Hearing your twists and tips is half the fun—and it helps others feel inspired too. Let’s bake, share, and make it delicious together.

Lemon Blueberry Focaccia Bread
- Total Time: 2 hours 45 minutes
- Yield: 10 to 12 servings
- Diet: Vegetarian
Description
This Lemon Blueberry Focaccia Bread is a beautifully golden, slightly sweet bread bursting with juicy blueberries and bright lemon flavor. It’s made with a classic olive oil-rich dough, topped with fresh fruit and a lemon glaze—perfect for brunch, snacking, or dessert.
Ingredients
3 ¾ cups bread flour
2 ¼ teaspoons instant yeast
1 ½ teaspoons salt
1 ¾ cups warm water
¼ cup olive oil (plus more for greasing and drizzling)
1 cup fresh blueberries
1 tablespoon lemon zest
5 to 6 thin lemon slices
1 cup powdered sugar
2 tablespoons fresh lemon juice
Instructions
1. In a large bowl, combine bread flour, yeast, and salt. Add warm water and 2 tablespoons olive oil. Stir until a shaggy dough forms.
2. Knead the dough for 8–10 minutes until smooth and elastic. Dough should be slightly sticky.
3. Transfer dough to a lightly oiled bowl. Cover and let rise for 1 to 1.5 hours, until doubled in size.
4. Grease a 9×13-inch baking dish with olive oil. Gently stretch the dough into the pan. Let rest if needed.
5. Dimple the dough with your fingertips. Press in blueberries and sprinkle lemon zest. Arrange lemon slices on top.
6. Let the dough rise again in the pan for 30 minutes. Preheat oven to 425°F (220°C).

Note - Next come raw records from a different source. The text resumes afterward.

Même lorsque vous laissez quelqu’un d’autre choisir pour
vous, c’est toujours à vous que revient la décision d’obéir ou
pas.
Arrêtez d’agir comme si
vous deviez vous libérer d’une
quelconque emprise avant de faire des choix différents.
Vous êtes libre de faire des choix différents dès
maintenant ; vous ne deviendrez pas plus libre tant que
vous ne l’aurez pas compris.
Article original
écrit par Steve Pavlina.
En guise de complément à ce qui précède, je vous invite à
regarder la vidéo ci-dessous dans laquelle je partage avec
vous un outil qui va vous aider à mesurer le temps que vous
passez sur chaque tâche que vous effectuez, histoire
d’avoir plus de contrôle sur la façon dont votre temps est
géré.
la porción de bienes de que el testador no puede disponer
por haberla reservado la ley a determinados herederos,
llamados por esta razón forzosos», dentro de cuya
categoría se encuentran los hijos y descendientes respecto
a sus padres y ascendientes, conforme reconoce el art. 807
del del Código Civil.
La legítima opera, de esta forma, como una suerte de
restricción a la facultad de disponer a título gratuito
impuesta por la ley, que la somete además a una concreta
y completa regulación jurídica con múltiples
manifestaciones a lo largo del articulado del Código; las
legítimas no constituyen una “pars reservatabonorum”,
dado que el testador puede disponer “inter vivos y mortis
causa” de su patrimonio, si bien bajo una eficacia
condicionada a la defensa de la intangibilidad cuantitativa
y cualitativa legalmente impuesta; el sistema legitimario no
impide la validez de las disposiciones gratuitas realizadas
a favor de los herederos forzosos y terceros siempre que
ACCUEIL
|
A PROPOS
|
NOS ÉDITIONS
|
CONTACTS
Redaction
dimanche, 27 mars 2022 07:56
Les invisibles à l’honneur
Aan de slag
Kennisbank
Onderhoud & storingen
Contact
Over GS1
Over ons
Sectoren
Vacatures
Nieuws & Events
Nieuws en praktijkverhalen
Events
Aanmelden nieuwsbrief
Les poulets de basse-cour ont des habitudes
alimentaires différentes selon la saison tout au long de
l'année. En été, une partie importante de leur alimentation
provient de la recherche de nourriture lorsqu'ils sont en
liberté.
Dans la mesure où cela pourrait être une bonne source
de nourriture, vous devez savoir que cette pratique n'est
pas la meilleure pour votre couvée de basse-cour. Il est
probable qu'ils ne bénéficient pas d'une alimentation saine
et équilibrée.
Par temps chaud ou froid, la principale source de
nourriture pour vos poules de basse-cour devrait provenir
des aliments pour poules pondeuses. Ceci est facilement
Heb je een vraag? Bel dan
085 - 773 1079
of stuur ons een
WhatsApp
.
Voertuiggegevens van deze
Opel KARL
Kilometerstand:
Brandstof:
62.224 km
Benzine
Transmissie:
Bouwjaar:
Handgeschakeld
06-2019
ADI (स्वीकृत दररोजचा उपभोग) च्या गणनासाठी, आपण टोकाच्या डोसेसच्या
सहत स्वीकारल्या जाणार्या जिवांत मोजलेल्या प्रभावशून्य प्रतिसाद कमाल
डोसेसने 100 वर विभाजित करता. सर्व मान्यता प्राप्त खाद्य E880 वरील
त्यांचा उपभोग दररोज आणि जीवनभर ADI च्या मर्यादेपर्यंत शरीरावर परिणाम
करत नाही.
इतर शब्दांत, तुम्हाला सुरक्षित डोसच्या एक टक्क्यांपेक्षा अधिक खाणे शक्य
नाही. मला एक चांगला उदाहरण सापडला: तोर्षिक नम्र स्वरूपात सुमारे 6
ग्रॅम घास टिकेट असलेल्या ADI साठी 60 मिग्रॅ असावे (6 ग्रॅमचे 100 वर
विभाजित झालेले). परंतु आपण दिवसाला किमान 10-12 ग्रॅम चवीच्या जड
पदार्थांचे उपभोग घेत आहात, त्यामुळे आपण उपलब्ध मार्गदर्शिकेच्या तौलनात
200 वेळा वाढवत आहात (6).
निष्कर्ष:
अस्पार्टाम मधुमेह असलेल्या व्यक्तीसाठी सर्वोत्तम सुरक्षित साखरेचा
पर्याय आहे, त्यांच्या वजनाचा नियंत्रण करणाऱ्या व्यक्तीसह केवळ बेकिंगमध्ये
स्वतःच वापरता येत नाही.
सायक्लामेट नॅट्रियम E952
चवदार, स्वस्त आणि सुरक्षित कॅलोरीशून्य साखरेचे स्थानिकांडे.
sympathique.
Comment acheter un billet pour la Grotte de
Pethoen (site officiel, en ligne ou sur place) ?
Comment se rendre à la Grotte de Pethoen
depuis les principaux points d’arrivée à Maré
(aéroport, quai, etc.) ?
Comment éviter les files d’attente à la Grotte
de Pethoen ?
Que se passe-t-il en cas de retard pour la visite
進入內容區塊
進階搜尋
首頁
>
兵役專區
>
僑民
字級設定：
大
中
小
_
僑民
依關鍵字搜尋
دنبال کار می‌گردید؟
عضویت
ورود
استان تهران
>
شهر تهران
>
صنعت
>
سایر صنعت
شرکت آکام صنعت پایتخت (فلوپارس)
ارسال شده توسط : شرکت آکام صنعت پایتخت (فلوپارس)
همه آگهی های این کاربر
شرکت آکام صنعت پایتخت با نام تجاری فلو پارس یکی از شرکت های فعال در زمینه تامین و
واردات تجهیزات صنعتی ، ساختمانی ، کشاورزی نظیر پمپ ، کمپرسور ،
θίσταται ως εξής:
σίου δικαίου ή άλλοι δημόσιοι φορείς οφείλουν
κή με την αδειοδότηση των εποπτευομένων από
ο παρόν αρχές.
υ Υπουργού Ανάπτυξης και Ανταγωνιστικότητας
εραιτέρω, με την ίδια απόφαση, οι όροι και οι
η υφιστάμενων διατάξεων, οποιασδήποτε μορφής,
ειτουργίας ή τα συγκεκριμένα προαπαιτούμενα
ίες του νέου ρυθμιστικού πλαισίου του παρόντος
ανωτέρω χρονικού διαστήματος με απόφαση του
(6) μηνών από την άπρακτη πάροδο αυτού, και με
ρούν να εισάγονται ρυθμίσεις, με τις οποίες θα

7. Drizzle a bit more olive oil over the dough. Bake for 22–28 minutes until golden brown and bubbling.
8. While cooling, mix powdered sugar and lemon juice to make a glaze. Drizzle over the warm focaccia.
9. Garnish with extra lemon zest or slices if desired. Slice and serve.
Notes
Toss blueberries in a little flour before adding to the dough to keep them from sinking.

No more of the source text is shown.